Fig. 1.

Generation of DG^+/+ and partial-DG^−/− MEC populations by adenoviral infection of immortalized mouse MECs. (A) Diagram of DG, including the extracellular α-DG subunit, with central mucin domain, and the transmembrane β-DG subunit. (B) Diagram of laminin-111 (LN), including the three subunits (α, β, γ), and the five C-terminal LG domains, with respective receptor binding sites. (C) Western blot of cell extracts (5 μg protein) prepared on different days after infection of the immortalized, floxed DG mouse MEpG cell line with control or Cre-recombinase-expressing adenovirus to generate DG^+/+ and partial-DG^−/− cell populations, respectively.

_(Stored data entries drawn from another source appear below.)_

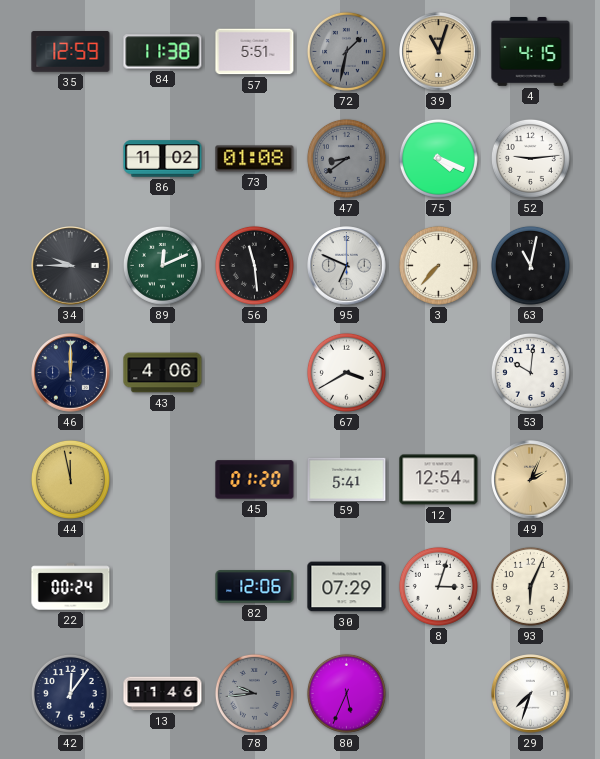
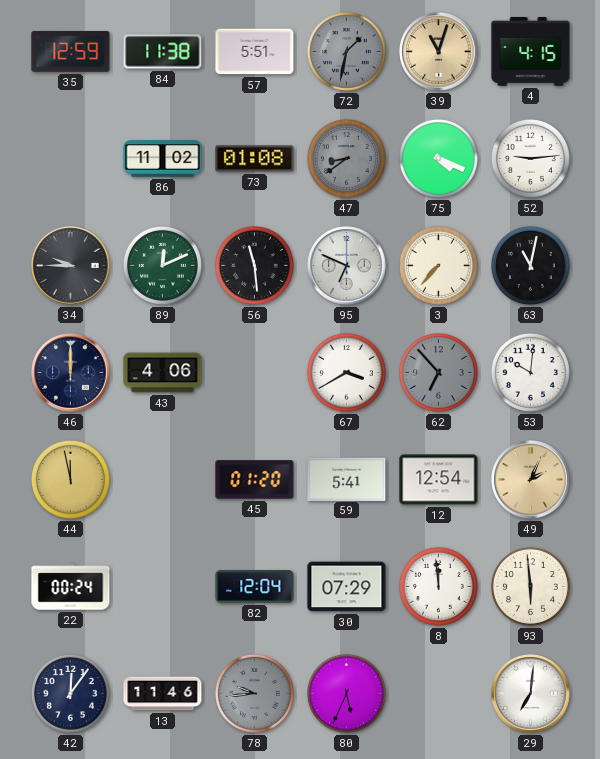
62: none -> 6:53
82: 12:06 -> 12:04
8: 3:03 -> 11:59
93: 6:04 -> 5:59
29: 7:33 -> 7:01
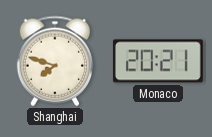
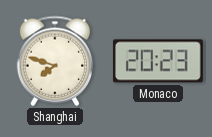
Monaco: 20:21 -> 20:23
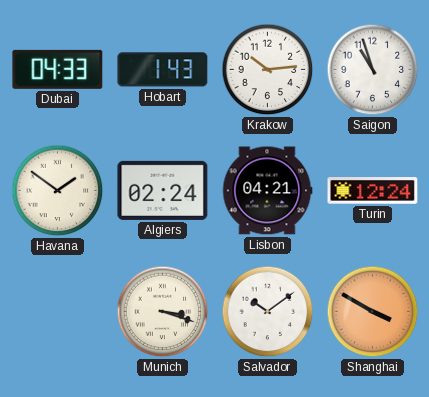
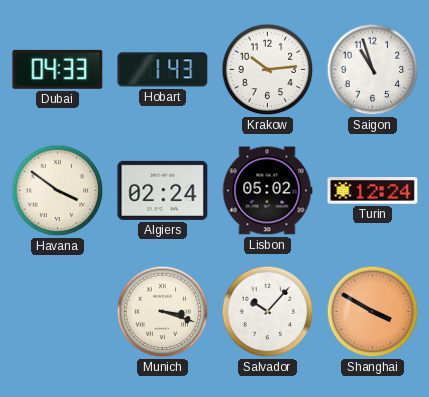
Havana: 1:51 -> 3:51
Lisbon: 04:21 -> 05:02
Salvador: 10:09 -> 10:07
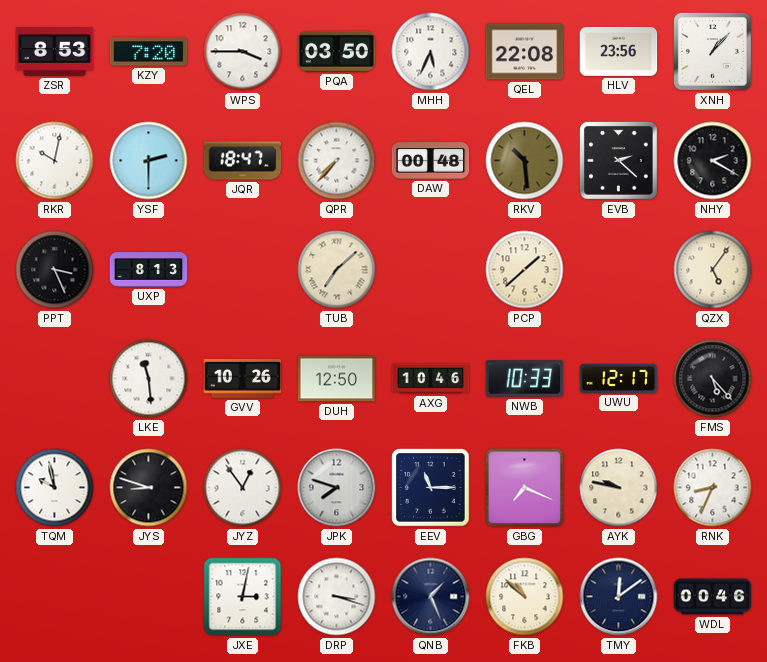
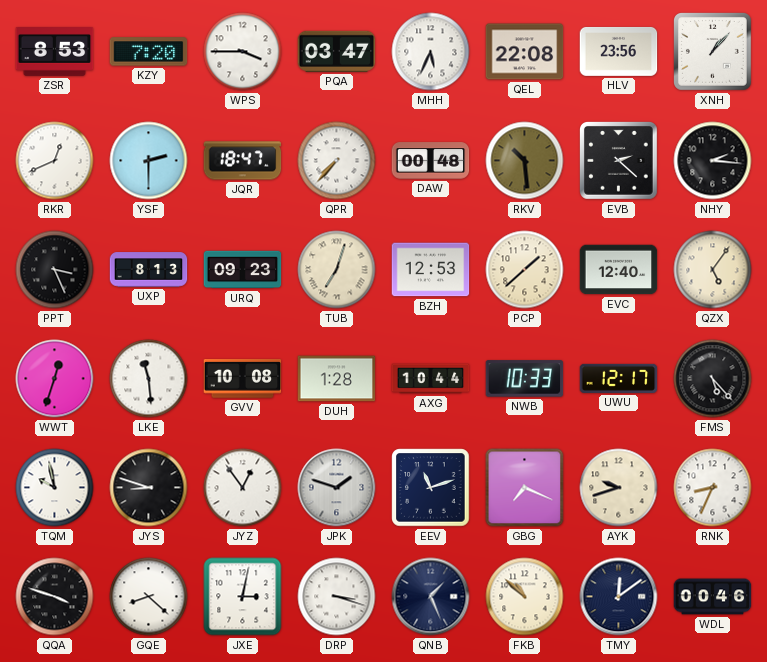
PQA: 03:50 -> 03:47
RKR: 10:02 -> 12:41
NHY: 2:20 -> 2:16
URQ: none -> 09:23
TUB: 7:08 -> 7:03
BZH: none -> 12:53
EVC: none -> 12:40
WWT: none -> 12:33
GVV: 10:26 -> 10:08
DUH: 12:50 -> 1:28
AXG: 10:46 -> 10:44
JPK: 7:48 -> 1:48
EEV: 11:15 -> 11:12
AYK: 9:47 -> 9:42
QQA: none -> 3:48
GQE: none -> 8:22
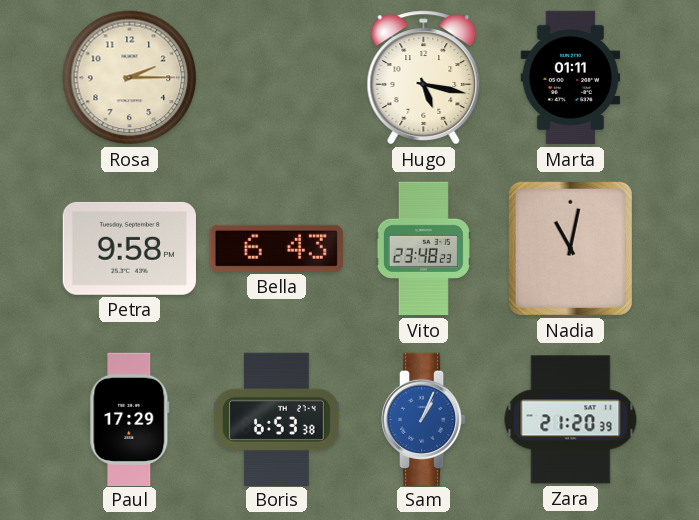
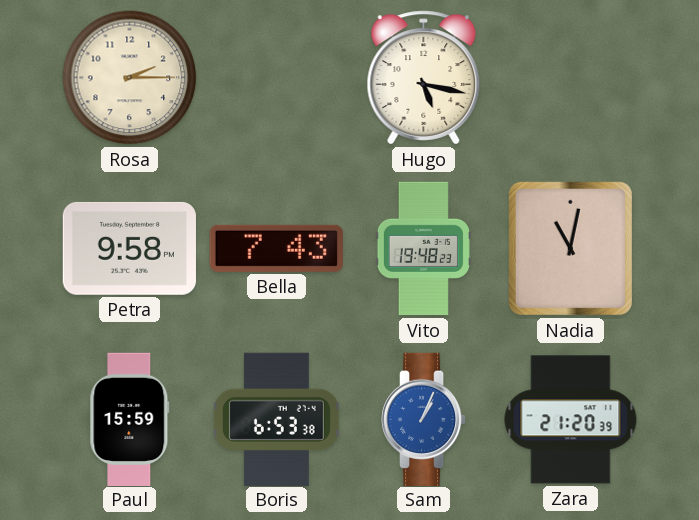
Marta: 01:11 -> none
Bella: 6:43 -> 7:43
Vito: 23:48 -> 19:48
Paul: 17:29 -> 15:59
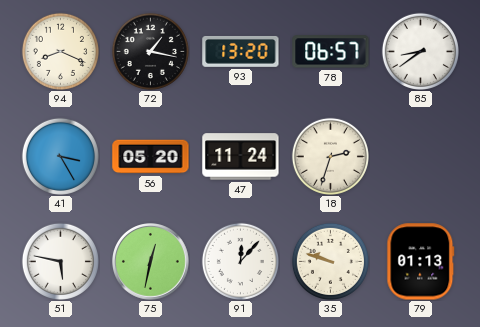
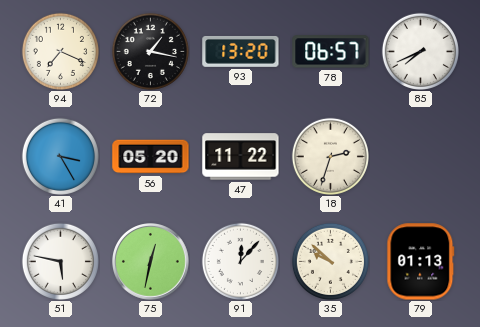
94: 8:19 -> 7:19
85: 8:39 -> 7:41
47: 11:24 -> 11:22
35: 9:48 -> 9:52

The first lane (far left) represents uninfected cells at time 0. Blots were incubated with antibodies specific for α-DG, C-terminal β-DG or E-cadherin (loading control), followed by HRP-conjugated secondary antibodies. Sizes of molecular mass markers are shown in kDa. (D) Vertically paired immunofluorescent images of DG^+/+ and partial-DG^−/− MEpG cell populations using primary antibodies specific for α-DG or C-terminal β-DG, followed by FITC-labeled secondary antibodies (upper panel). Nuclei were stained with propidium iodide (bottom panel). Bar, 60 μm.